GIVEN RECORDS:
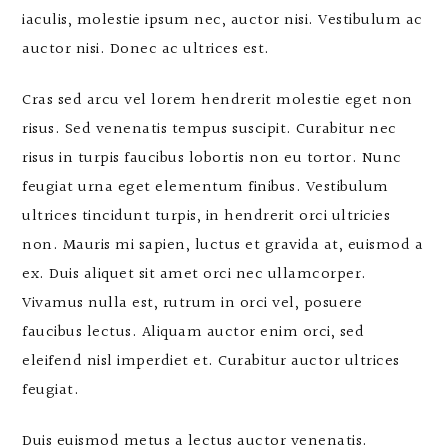
iaculis, molestie ipsum nec, auctor nisi. Vestibulum ac
auctor nisi. Donec ac ultrices est.
Cras sed arcu vel lorem hendrerit molestie eget non
risus. Sed venenatis tempus suscipit. Curabitur nec
risus in turpis faucibus lobortis non eu tortor. Nunc
feugiat urna eget elementum finibus. Vestibulum
ultrices tincidunt turpis, in hendrerit orci ultricies
non. Mauris mi sapien, luctus et gravida at, euismod a
ex. Duis aliquet sit amet orci nec ullamcorper.
Vivamus nulla est, rutrum in orci vel, posuere
faucibus lectus. Aliquam auctor enim orci, sed
eleifend nisl imperdiet et. Curabitur auctor ultrices
feugiat.
Duis euismod metus a lectus auctor venenatis.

PROBLEM STATEMENT:
The data needs to be reproduced exactly, please, apart from its pictures.

OUTPUT BELOW:
iaculis, molestie ipsum nec, auctor nisi. Vestibulum ac
auctor nisi. Donec ac ultrices est.
Cras sed arcu vel lorem hendrerit molestie eget non
risus. Sed venenatis tempus suscipit. Curabitur nec
risus in turpis faucibus lobortis non eu tortor. Nunc
feugiat urna eget elementum finibus. Vestibulum
ultrices tincidunt turpis, in hendrerit orci ultricies
non. Mauris mi sapien, luctus et gravida at, euismod a
ex. Duis aliquet sit amet orci nec ullamcorper.
Vivamus nulla est, rutrum in orci vel, posuere
faucibus lectus. Aliquam auctor enim orci, sed
eleifend nisl imperdiet et. Curabitur auctor ultrices
feugiat.
Duis euismod metus a lectus auctor venenatis.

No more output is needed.